Copertina semplice e secca, sempre del fidato Saville ora fattosi minimalista, dopo un poster di Fortunato Depero. Un inizio bello come inizio, sebbene il brano in sé fosse abbastanza modesto: Dreams Never End, infatti, attaccava bene con la chitarra, lasciandosi alle spalle fantasmi troppo sintetici, ma si risolveva in una canzonetta triste sempre sullo stesso giro armonico. Niente di male, per carità, ma i ragazzi potevano (e forse dovevano) fare di più. Impressionante comunque il tentativo di Sumner di imitare il cantato di Curtis, tentativo che, quando non perfettamente riuscito, rischiava di sfociare nella parodia.
Ahi ahi ahi, ma cosa sono questi suoni? Percussioni sintetiche? Ma non si fa in tempo a schifarsi, perché entra Hook, desolato e depresso come ai vecchi tempi! Si tratta di Truth, una litania lenta e malinconica sul senso di straniamento, dove il fantasma di Curtis la fa da padrone, anche nelle liriche: «Oh, it's a strange day, in such a lonely way, I saw some children dance, I watched my life in a trance» (oh, è uno starno giorno, in modo così solitario, ho visto bambini ballare, ho guardato la mia vita in trance). Negli stacchi di chitarra i brividi si impossessano della schiena, così come nel lungo (e meraviglioso) finale rumorista. Sull’orlo del pianto si passa alla successiva Senses, anch’essa aperta da percussioni sintetiche, sebbene più dure e possenti, contrappuntate dalle tastiere della Gilbert, fattesi finalmente funeree. Poi le percussioni si moltiplicano e strutturano la strofa, su nota fissa e pulsante di basso.
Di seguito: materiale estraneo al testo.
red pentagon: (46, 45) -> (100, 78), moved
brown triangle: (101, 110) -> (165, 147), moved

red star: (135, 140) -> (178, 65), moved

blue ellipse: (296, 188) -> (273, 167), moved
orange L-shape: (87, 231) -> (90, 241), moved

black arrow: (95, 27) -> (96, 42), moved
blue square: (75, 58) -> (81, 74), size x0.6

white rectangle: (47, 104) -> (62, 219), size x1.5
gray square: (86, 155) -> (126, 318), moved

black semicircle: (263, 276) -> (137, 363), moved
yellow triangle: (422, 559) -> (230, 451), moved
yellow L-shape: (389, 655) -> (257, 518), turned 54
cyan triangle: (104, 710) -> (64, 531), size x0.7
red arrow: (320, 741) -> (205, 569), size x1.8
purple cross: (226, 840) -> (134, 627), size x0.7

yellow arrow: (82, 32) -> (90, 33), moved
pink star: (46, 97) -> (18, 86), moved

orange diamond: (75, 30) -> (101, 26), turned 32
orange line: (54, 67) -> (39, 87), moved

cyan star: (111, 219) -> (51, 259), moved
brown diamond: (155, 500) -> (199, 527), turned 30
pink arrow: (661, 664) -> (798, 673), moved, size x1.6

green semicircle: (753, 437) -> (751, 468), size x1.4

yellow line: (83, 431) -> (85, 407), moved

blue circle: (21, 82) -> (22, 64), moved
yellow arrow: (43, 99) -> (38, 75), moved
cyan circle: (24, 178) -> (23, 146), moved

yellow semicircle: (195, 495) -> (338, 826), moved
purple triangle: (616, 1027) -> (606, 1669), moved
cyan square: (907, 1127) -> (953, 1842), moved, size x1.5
Il cantato è monocorde, e anche qui il modello è uno, ma il brano è più interessante per l’atmosfera e per le numerose varianti musicali.
Un raggio di sole fa capolino col ritmo sostenuto della successiva Chosen Time, che riprende una sorta di funky post-punk tipico dei Division, per riproporlo in versione più ballabile, senza però arrivare agli eccessi dei singoli. Il basso di Hook è un martello, mentre i synth, ad un certo punto, cadono liquidi come una cascata. Un brano trascinante e frenetico, dove il ballo non è banale, ma le liquide tastiere lo chiudono in fretta, e con lui il lato A del disco.
Sull’altro lato Movement ricomincia con uno dei suoi brani migliori, ICB, aperto dal basso possente, poi dalla batteria, finalmente suonata (e non programmata) da Morris. Il buon Bernard Sumner canta come il suo idolo quando era più disincantato e sprezzante, intervenendo poi con la sua chitarra tagliente che tanto abbiamo amato. I continui sibili di synth contribuiscono a creare quell’atmosfera unica tipica loro: disincantata ma depressa, monolitica ma futuribile. E sarà una caduta di synth a chiudere il brano.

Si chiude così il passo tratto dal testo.